Requirement:
Exactly as they appear below, repeat the lines from the one with "Skovgaard mellem 1901 og 1906. Oliemalerierne" through the one with "danske konge Erik Klipping, som blev myrdet i", and no others.

Records for this exercise:

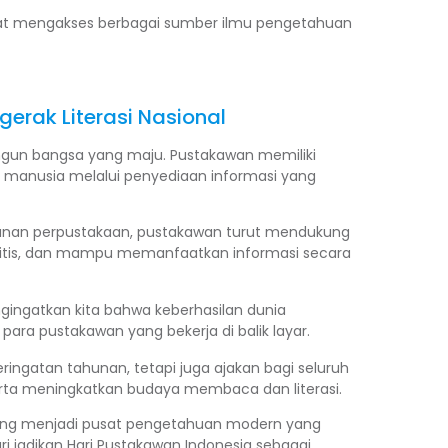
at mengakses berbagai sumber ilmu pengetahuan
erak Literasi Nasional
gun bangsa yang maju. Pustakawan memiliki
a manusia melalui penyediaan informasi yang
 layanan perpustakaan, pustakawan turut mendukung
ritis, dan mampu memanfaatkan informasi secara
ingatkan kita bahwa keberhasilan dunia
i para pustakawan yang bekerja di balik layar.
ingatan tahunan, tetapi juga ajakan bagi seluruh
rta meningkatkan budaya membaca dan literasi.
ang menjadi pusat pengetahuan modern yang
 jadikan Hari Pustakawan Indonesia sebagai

* * *

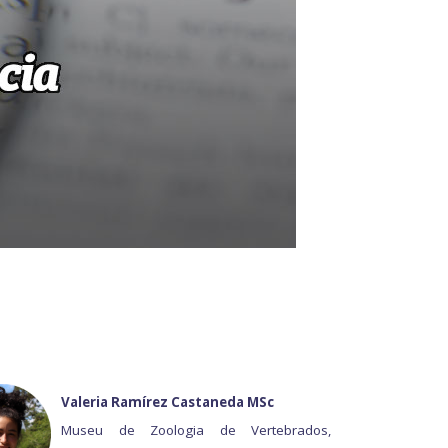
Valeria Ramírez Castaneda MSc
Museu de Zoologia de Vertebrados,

---

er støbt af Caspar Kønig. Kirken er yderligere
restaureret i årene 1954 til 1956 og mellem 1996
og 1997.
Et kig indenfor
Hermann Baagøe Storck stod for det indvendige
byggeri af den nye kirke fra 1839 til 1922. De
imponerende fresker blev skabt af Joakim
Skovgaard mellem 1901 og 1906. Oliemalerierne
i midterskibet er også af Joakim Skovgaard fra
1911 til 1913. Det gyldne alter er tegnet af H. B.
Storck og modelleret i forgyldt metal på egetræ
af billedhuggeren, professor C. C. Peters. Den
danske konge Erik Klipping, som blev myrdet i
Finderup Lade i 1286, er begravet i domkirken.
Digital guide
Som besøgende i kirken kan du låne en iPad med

Written solution:
Skovgaard mellem 1901 og 1906. Oliemalerierne
i midterskibet er også af Joakim Skovgaard fra
1911 til 1913. Det gyldne alter er tegnet af H. B.
Storck og modelleret i forgyldt metal på egetræ
af billedhuggeren, professor C. C. Peters. Den
danske konge Erik Klipping, som blev myrdet i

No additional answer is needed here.